Тут он обнаружил в стене искомое отверстие и с хрустом воткнул в него вилку прибора.
— Не пугайтесь, — сказал он и немедленно испуганно воззрился на прибор, — это…
Конца его фразы Форд с Артуром не услышали, ибо в этот момент корабль, в котором они находились, просто испарился. Из тьмы прямо на них вылетел, изрыгая лазерный огонь, боевой звездокрейсер размером с небольшой промышленный город.
Слепящий свет, подобно цунами, захлестнул мрак и откатился, унося с собой большой кусок планеты, что висела прямо под их ногами.
Форд с Артуром так и обмерли, подавившись собственным воплем.
Другая планета, другой рассвет совсем другого дня.
Неслышно появилась узенькая серебряная каемка ранней зари.
Несколько биллионов триллионов тонн сверхразогретых, лопающихся ядер водорода медленно вознеслись над горизонтом, прикинувшись при этом маленькими, холодными и чуточку сырыми.

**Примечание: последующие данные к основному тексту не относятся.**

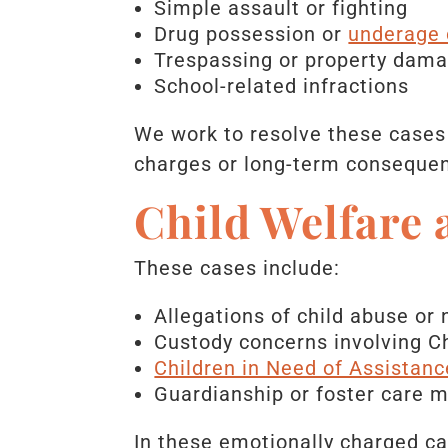
Simple assault or fighting
Drug possession or
underage 
Trespassing or property dam
School-related infractions
We work to resolve these cases 
charges or long-term conseque
Child Welfare
These cases include:
Allegations of child abuse or 
Custody concerns involving Ch
Children in Need of Assistanc
Guardianship or foster care m
In these emotionally charged cas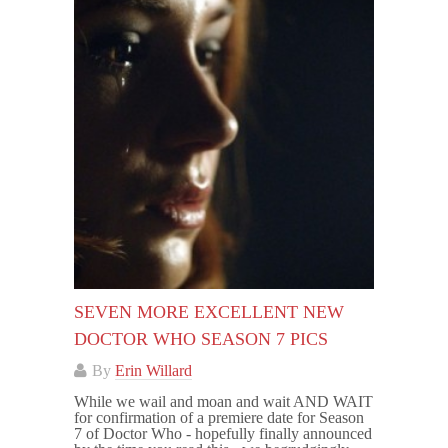
SEVEN MORE EXCELLENT NEW
DOCTOR WHO SEASON 7 PICS
By
Erin Willard
While we wail and moan and wait AND WAIT
for confirmation of a premiere date for Season
7 of Doctor Who - hopefully finally announced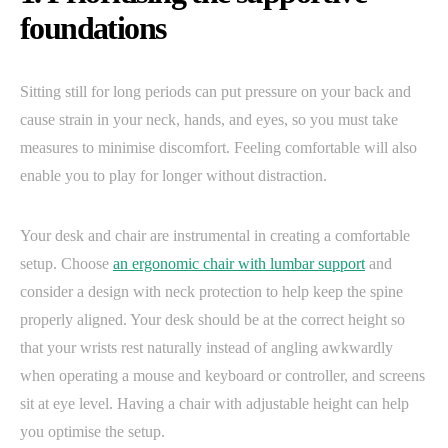
foundations
Sitting still for long periods can put pressure on your back and
cause strain in your neck, hands, and eyes, so you must take
measures to minimise discomfort. Feeling comfortable will also
enable you to play for longer without distraction.
Your desk and chair are instrumental in creating a comfortable
setup. Choose
an ergonomic chair with lumbar support
and
consider a design with neck protection to help keep the spine
properly aligned. Your desk should be at the correct height so
that your wrists rest naturally instead of angling awkwardly
when operating a mouse and keyboard or controller, and screens
sit at eye level. Having a chair with adjustable height can help
you optimise the setup.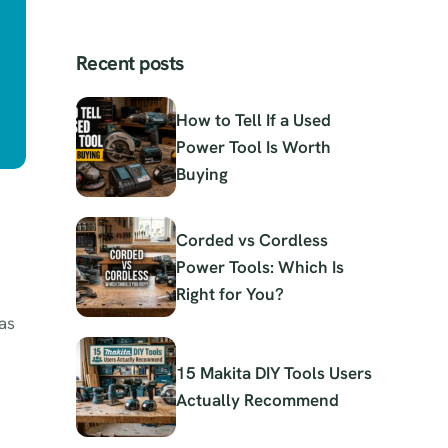
Recent posts
How to Tell If a Used
Power Tool Is Worth
Buying
Corded vs Cordless
Power Tools: Which Is
Right for You?
as
15 Makita DIY Tools Users
Actually Recommend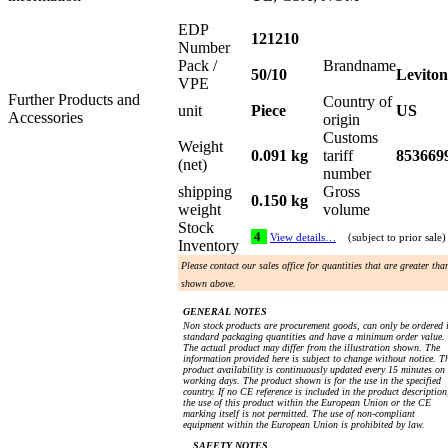
EDP
121210
Number
Pack /
Brandname
50/10
Leviton
VPE
Further Products and
Country of
unit
Piece
US
Accessories
origin
Customs
Weight
0.091 kg
tariff
853669
(net)
number
shipping
Gross
0.150 kg
weight
volume
Stock
4
View details…
(subject to prior sale)
Inventory
Please contact our sales office for quantities that are greater tha
shown above.
GENERAL NOTES
Non stock products are procurement goods, can only be ordered 
standard packaging quantities and have a minimum order value.
The actual product may differ from the illustration shown. The
information provided here is subject to change without notice. T
product availability is continuously updated every 15 minutes on
working days. The product shown is for the use in the specified
country. If no CE reference is included in the product description
the use of this product within the European Union or the CE
marking itself is not permitted. The use of non-compliant
equipment within the European Union is prohibited by law.
SAFETY NOTES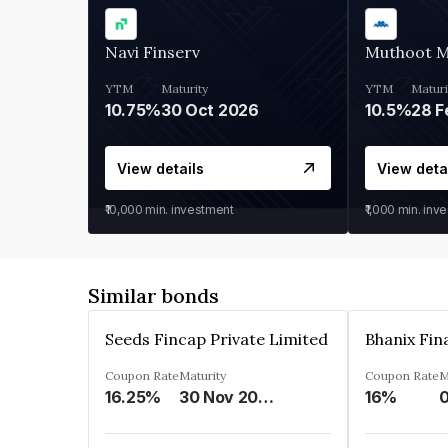
Navi Finserv
Muthoot 
YTM
Maturity
YTM
Maturi
10.75%
30 Oct 2026
10.5%
28 F
View details
View deta
₹10,000
min. investment
₹1,000
min. inv
Similar bonds
Seeds Fincap Private Limited
Coupon Rate
Maturity
Coupon Rate
M
16.25%
30 Nov 2024
16%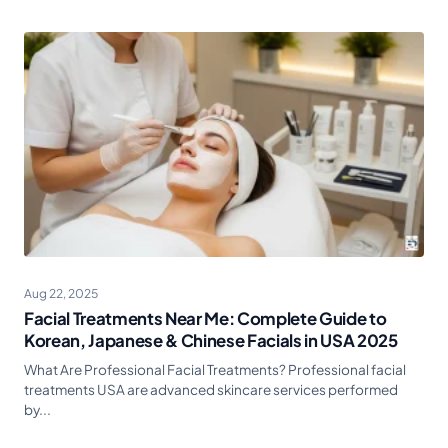
Aug 22, 2025
Facial Treatments Near Me: Complete Guide to
Korean, Japanese & Chinese Facials in USA 2025
What Are Professional Facial Treatments? Professional facial
treatments USA are advanced skincare services performed
by...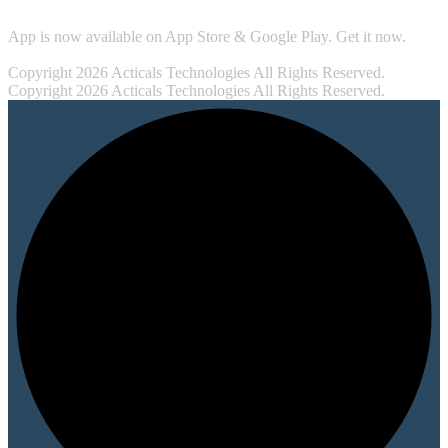
App is now available on App Store & Google Play. Get it now.
Copyright 2026 Acticals Technologies All Rights Reserved.
Copyright 2026 Acticals Technologies All Rights Reserved.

В каждом рассвете есть миг, когда свет не льется вниз, а парит, миг, когда возможно чудо. У всего мира перехватывает дыхание.
Этот миг пришел и миновал без происшествий, как и бывало обычно на Зете Прутивнобендзы.
Над болотами расстилался туман, обесцвечивая деревья, обращая высокие заросли осоки в сплошные стены. Туман висел неподвижно, точно то самое перехваченное на полдороге дыхание.
Ничто не шевелилось.
Царила тишина.
Солнце нехотя попыталось одолеть туман, пробуя то тут добавить немножко тепла, то вон туда запустить несколько лучиков, но, судя по всему, сегодня его ожидала очередная тягомотная прогулка от горизонта до горизонта.
По-прежнему ничто не шевелилось.
И тишина без конца.
На Зете Прутивнобендзы целые дни подобной бездвижности случались очень часто, и этот обещал ничем не отличаться от прочих.
Спустя четырнадцать часов солнце хмуро опустилось за противоположный горизонт с чувством зазря потраченного труда.
А спустя еще несколько часов вылезло вновь, расправило плечи и опять принялось карабкаться вверх по небу.
Однако на сей раз внизу что-то происходило. Какой-то матрасс только что повстречался с каким-то роботом.
— Здравствуйте, робот, — поздоровался матрасс.
— Фгм, — произнес робот и вернулся к своему занятию, а именно очень медленному хождению по очень маленькому кругу.
— Вам весело? — спросил матрасс.
Робот, остановившись, уставился на матрасса. С большим ехидством. Однако матрасс попался какой-то уж очень глупый и лишь воззрился на него в ответ круглыми глазами.
Досчитав про себя до десяти значительных десятеричных концептов (то есть отмерив паузу, призванную выразить общее презрение ко всем матрассам и самой идее матрассности), робот вновь принялся описывать миниатюрные круги.
— Мы могли бы побеседовать, — сказал матрасе, — хотите?
Матрасс был крупный, по-видимому, один из лучших в своем роде. В наше время мало что производится на фабриках, поскольку в бесконечно огромной Вселенной — например, в нашей — большинство вещей и предметов, какие только может вообразить человек (а также масса абсолютно невообразимых), где-нибудь да произрастает само.